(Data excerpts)
◇ ◇ ◇

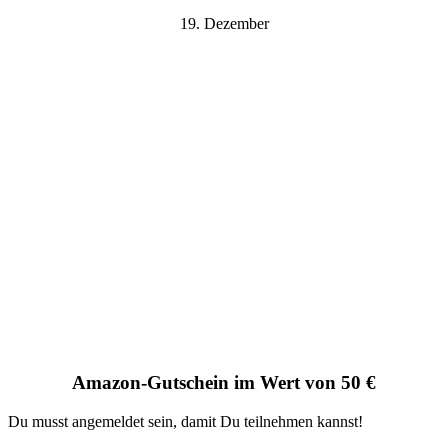
19. Dezember
Amazon-Gutschein im Wert von 50 €
Du musst angemeldet sein, damit Du teilnehmen kannst!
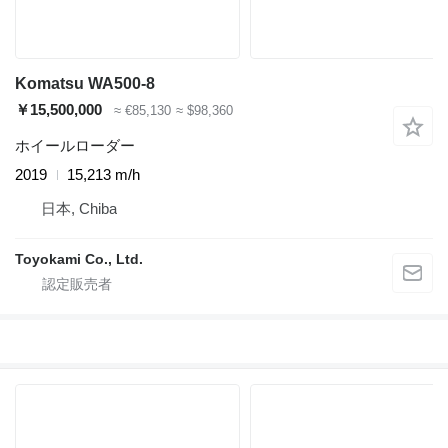
Komatsu WA500-8
￥15,500,000
≈ €85,130
≈ $98,360
ホイールローダー
2019
15,213 m/h
日本, Chiba
Toyokami Co., Ltd.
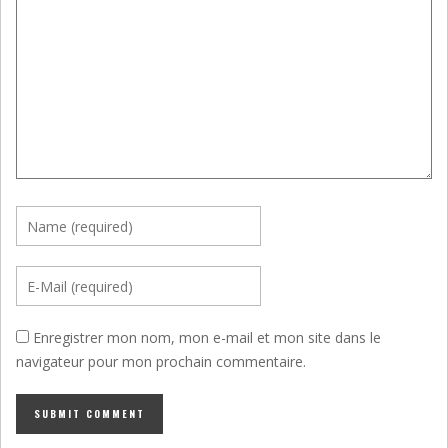
Enregistrer mon nom, mon e-mail et mon site dans le
navigateur pour mon prochain commentaire.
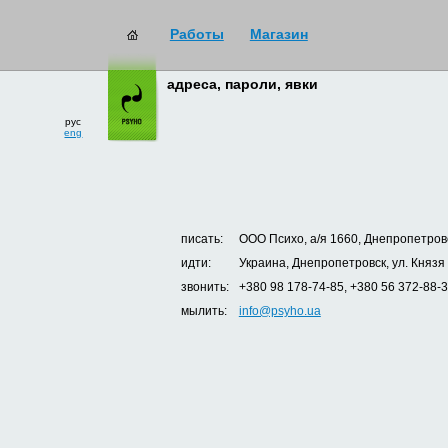
Работы
Магазин
адреса, пароли, явки
рус
eng
писать:
ООО Психо, а/я 1660, Днепропетровс
идти:
Украина, Днепропетровск, ул. Князя
звонить:
+380 98 178-74-85, +380 56 372-88-
мылить:
info@psyho.ua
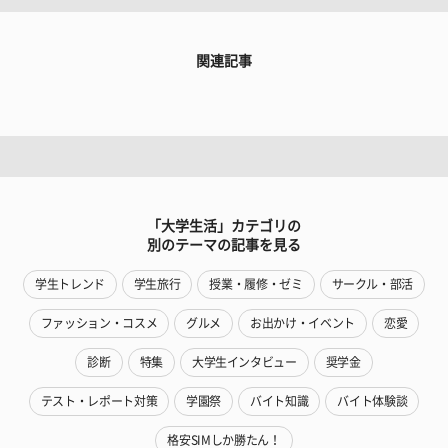
関連記事
「大学生活」カテゴリの
別のテーマの記事を見る
学生トレンド
学生旅行
授業・履修・ゼミ
サークル・部活
ファッション・コスメ
グルメ
お出かけ・イベント
恋愛
診断
特集
大学生インタビュー
奨学金
テスト・レポート対策
学園祭
バイト知識
バイト体験談
格安SIMしか勝たん！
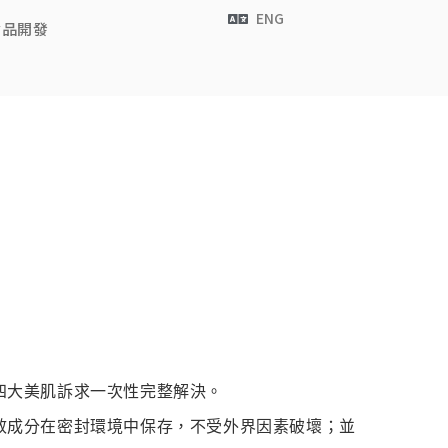
ENG
食品開發
四大美肌訴求一次性完整解決。
效成分在密封環境中保存，不受外界因素破壞；並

◇ ◇ ◇

- **Problem**: Your copy of the entries should be exact and free of pictures.

- **Exercise output**:
19. Dezember
Amazon-Gutschein im Wert von 50 €
Du musst angemeldet sein, damit Du teilnehmen kannst!
Komatsu WA500-8
￥15,500,000
≈ €85,130
≈ $98,360
ホイールローダー
2019
15,213 m/h
日本, Chiba
Toyokami Co., Ltd.
Enregistrer mon nom, mon e-mail et mon site dans le
navigateur pour mon prochain commentaire.
Работы
Магазин
адреса, пароли, явки
рус
eng
писать:
ООО Психо, а/я 1660, Днепропетровс
идти:
Украина, Днепропетровск, ул. Князя
звонить:
+380 98 178-74-85, +380 56 372-88-
мылить:
info@psyho.ua
関連記事
「大学生活」カテゴリの
別のテーマの記事を見る
学生トレンド
学生旅行
授業・履修・ゼミ
サークル・部活
ファッション・コスメ
グルメ
お出かけ・イベント
恋愛
診断
特集
大学生インタビュー
奨学金
テスト・レポート対策
学園祭
バイト知識
バイト体験談
格安SIMしか勝たん！
ENG
食品開發
四大美肌訴求一次性完整解決。
效成分在密封環境中保存，不受外界因素破壞；並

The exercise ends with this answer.